UNICEF mentioned that the COVID-19 crisis has further exacerbated inequities in access to life-saving HIV services for children, adolescents and pregnant mothers everywhere.

In a recent UNICEF survey of 29 HIV priority countries, one third responded that service coverage for children, adolescents and women living with and vulnerable to HIV is lower by 10 per cent or more compared with pre-pandemic numbers.

The report stated that in April and May, coinciding with partial and full lockdowns, pediatric HIV treatment and viral load testing in children in some countries declined between 50 and 70 per cent, and new treatment initiation fell by 25 to 50 per cent.

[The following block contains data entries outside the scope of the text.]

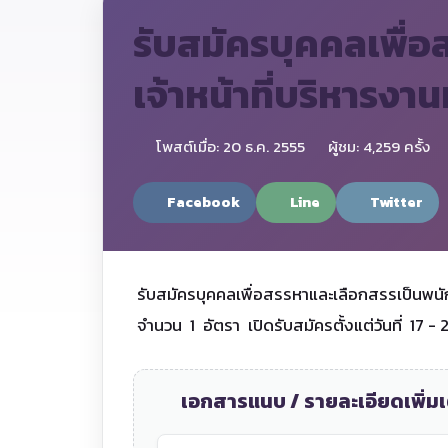
รับสมัครบุคคลเพื่
เจ้าหน้าที่บริหารงานท
โพสต์เมื่อ: 20 ธ.ค. 2555
ผู้ชม: 4,259 ครั้ง
Facebook
Line
Twitter
รับสมัครบุคคลเพื่อสรรหาและเลือกสรรเป็นพนัก
จำนวน 1 อัตรา เปิดรับสมัครตั้งแต่วันที่ 17 
เอกสารแนบ / รายละเอียดเพิ่มเ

Similarly, health facility deliveries and maternal treatment were also reported to have reduced by 20 to 60 per cent. Also, maternal HIV testing and ART initiation declined by 25 to 50 per cent, and infant testing services declined by approximately 10 per cent.

The report further called on all governments to protect, sustain, and accelerate progress in fighting childhood HIV by maintaining essential health services and strengthening health systems.